Much mockery about the Dark Knight’s intimate proclivities with Catwoman was made last week in the wake of a Variety interview with the Harley Quinn animated series’ co-creator and executive producer Justin Halpern. He alleged that executives at DC and Warner ruled out a season three sequence of Batman (voiced by Diedrich Bader) going down on the series’ version of Catwoman (Sanaa Lathan) by saying “heroes don’t do that.” A few days later, Snyder weighed in with all the subtlety one would expect of a director bold enough to release a four-hour cut of Justice League: posting art of Batman performing oral sex on Catwoman on Twitter. “Canon” is all Snyder added, because really, a picture paints a thousand words, does it not?
The tweet sat, for all to gaze upon in shock, for the best part of a week. People laughed (she’s seemingly fully clothed), people bemoaned, Motherboard ran an investigation to ascertain if Snyder himself illustrated the piece or commissioned it (alas, the results were inconclusive). But today, Snyder’s tweet was struck with a DMCA copyright claim, removing its attached image. The tweet itself has remained up, albeit with the image replaced with Twitter’s standard copyright dispute warning. Snyder hadn’t tweeted since the original post on June 17, until today; first advertising the 4K home release of Zack Snyder’s Justice League, and then sharing an interview he conducted with the music podcast Straight Up.
But who forced Snyder’s Twitter to be scrubbed of this salacious Bat-imagery? No one seems to know. As Motherboard’s investigation concluded, ascertaining whether Snyder drew the piece himself or simply commissioned it from an artist was inconclusive, but if Snyder had either illustrated or commissioned the piece—Motherboard’s investigation noted that reverse image searches on the art drew no posts from before Snyder tweeted the art—then presumably neither he nor the artist he commissioned it from would file a claim against him.
Presumably, the claim comes from Warner Bros.—either from the studio itself or directly from within comics publisher DC Comics (which of course owns the rights to both the titles and characters of Batman and Catwoman). It’s also possible that the studio hired a third party to perform DMCA takedowns on its behalf—as Twitter’s policy on copyright claims states, copyright holders may use outside agents and services to file claims to the platform—or that Warner Bros. uses an automated system to detect any perceived infringement to take down claims.
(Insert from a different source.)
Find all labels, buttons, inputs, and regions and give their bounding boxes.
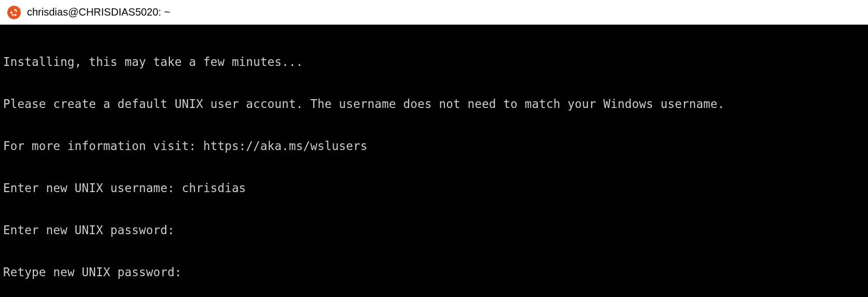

Requests made by io9 to Zack Snyder, Warner Bros., DC Comics, and Twitter about the removal of the artwork have gone unanswered as of publication, but the director himself chimed in on his preferred social media platform of choice, Vero, simply screenshotting the request with the comment “If I Advance.”
We’ll update this post with additional commentary from the parties in question if and when we receive it, but given what we know of Warner Bros.’ squeamishness to portray Batman with any semblance of sexuality in the past, it would seem Snyder’s former collaborators at the studio aren’t willing to let him have the last laugh this time around.